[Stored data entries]

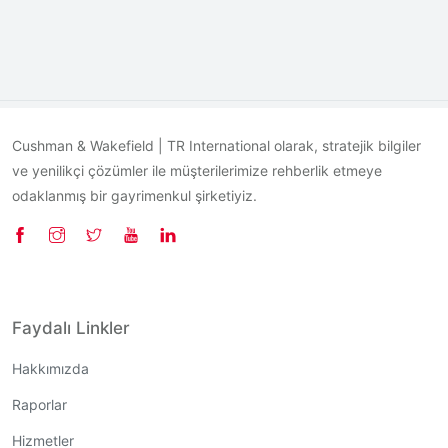
Cushman & Wakefield | TR International olarak, stratejik bilgiler
ve yenilikçi çözümler ile müşterilerimize rehberlik etmeye
odaklanmış bir gayrimenkul şirketiyiz.
Faydalı Linkler
Hakkımızda
Raporlar
Hizmetler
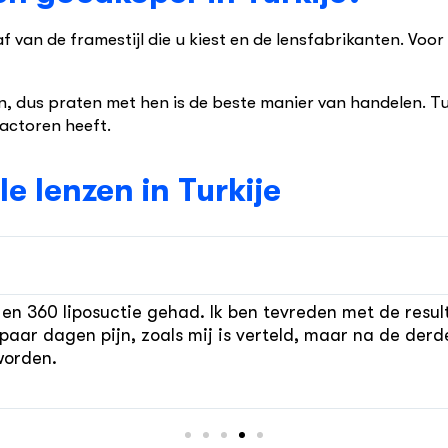
 af van de framestijl die u kiest en de lensfabrikanten. Vo
 dus praten met hen is de beste manier van handelen. Tur
actoren heeft.
e lenzen in Turkije
n 360 liposuctie gehad. Ik ben tevreden met de resulta
 paar dagen pijn, zoals mij is verteld, maar na de der
worden.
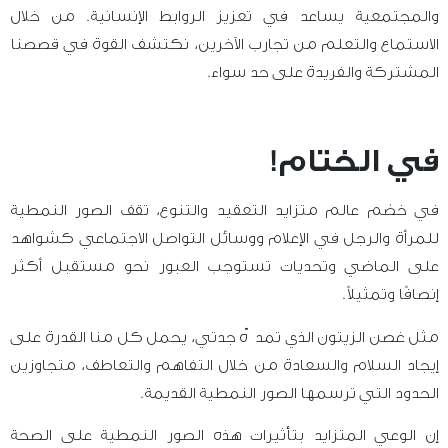
والمجتمعية يساعد في تعزيز الروابط الإنسانية. من خلال
الاستماع والتعلم من تجارب الآخرين، نكتشف القوة في قصصنا
المشتركة والفريدة على حد سواء.
في الختام!
في خضم عالم متزايد التعقيد والتنوع، تقف الصور النمطية
للمرأة والرجل في الإعلام ووسائل التواصل الاجتماعي كشواهد
على الماضي وتحديات تستوجب العبور نحو مستقبل أكثر
إنصافًا وتمثيلاً.
مثل غصن الزيتون الذي تمدّه جدتي، يحمل كل منا القدرة على
إيجاد السلام والسعادة من خلال التفاهم والتعاطف، متجاوزين
الحدود التي ترسمها الصور النمطية القديمة.
إن الوعي المتزايد بتأثيرات هذه الصور النمطية على الصحة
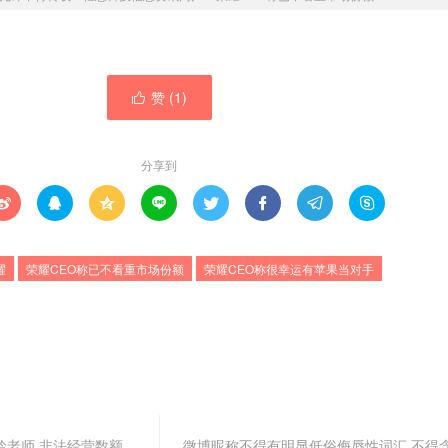
赞 (
1
)

分享到








耀
荣耀CEO称已不看重市场份额
荣耀CEO称很幸运有苹果当对手
龄老师 非法经营数额
微博昵称不得有明显低俗侮辱性词汇 不得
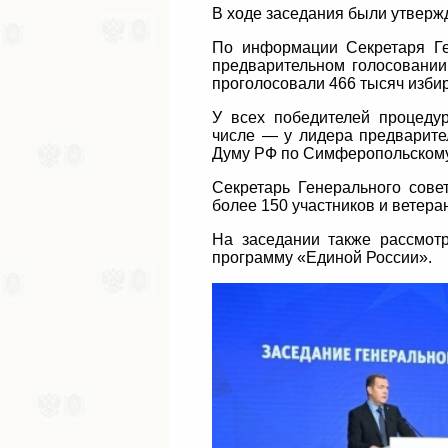
В ходе заседания были утверж
По информации Секретаря Ге
предварительном голосовании
проголосовали 466 тысяч изби
У всех победителей процеду
числе — у лидера предварите
Думу РФ по Симферопольскому
Секретарь Генерального сове
более 150 участников и ветер
На заседании также рассмот
программу «Единой России».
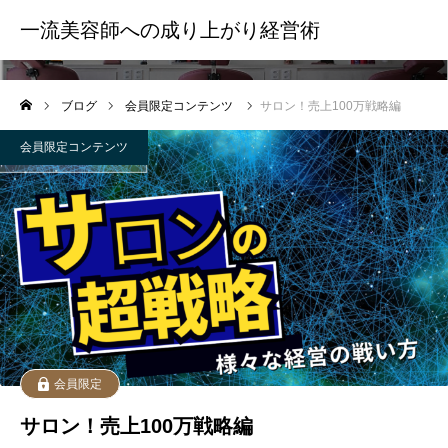
一流美容師への成り上がり経営術
会員限定コンテンツ
ブログ
会員限定コンテンツ
サロン！売上100万戦略編
会員限定コンテンツ
会員限定
サロン！売上100万戦略編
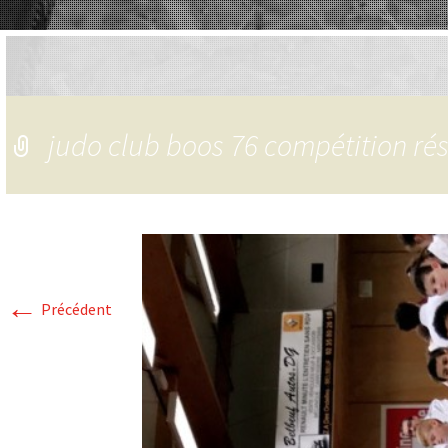
judo club boos 76 compétition rés
←
Précédent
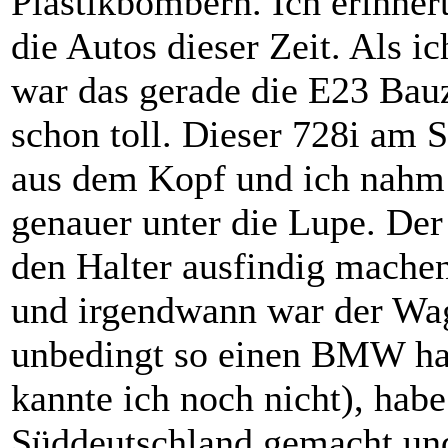
Plastikbombern. Ich erinne
die Autos dieser Zeit. Als 
war das gerade die E23 Bauz
schon toll. Dieser 728i am 
aus dem Kopf und ich nahm 
genauer unter die Lupe. Der
den Halter ausfindig machen.
und irgendwann war der Wag
unbedingt so einen BMW ha
kannte ich noch nicht), habe
Süddeutschland gemacht und 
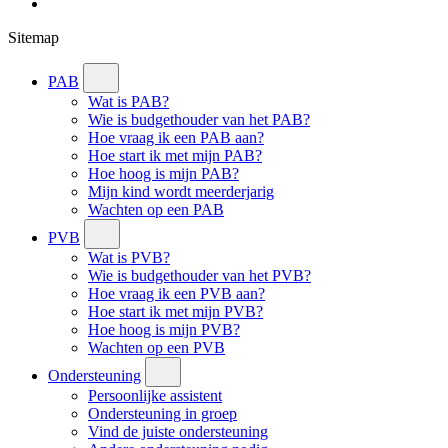
Sitemap
PAB
Wat is PAB?
Wie is budgethouder van het PAB?
Hoe vraag ik een PAB aan?
Hoe start ik met mijn PAB?
Hoe hoog is mijn PAB?
Mijn kind wordt meerderjarig
Wachten op een PAB
PVB
Wat is PVB?
Wie is budgethouder van het PVB?
Hoe vraag ik een PVB aan?
Hoe start ik met mijn PVB?
Hoe hoog is mijn PVB?
Wachten op een PVB
Ondersteuning
Persoonlijke assistent
Ondersteuning in groep
Vind de juiste ondersteuning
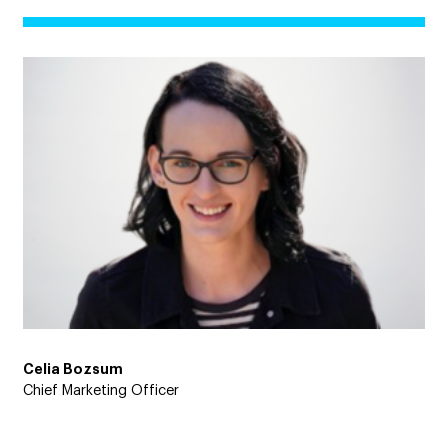
Celia Bozsum
Chief Marketing Officer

Your instructions — Check the records above and copy each line that has the string "خلال".

Output —
والمجتمعية يساعد في تعزيز الروابط الإنسانية. من خلال
إيجاد السلام والسعادة من خلال التفاهم والتعاطف، متجاوزين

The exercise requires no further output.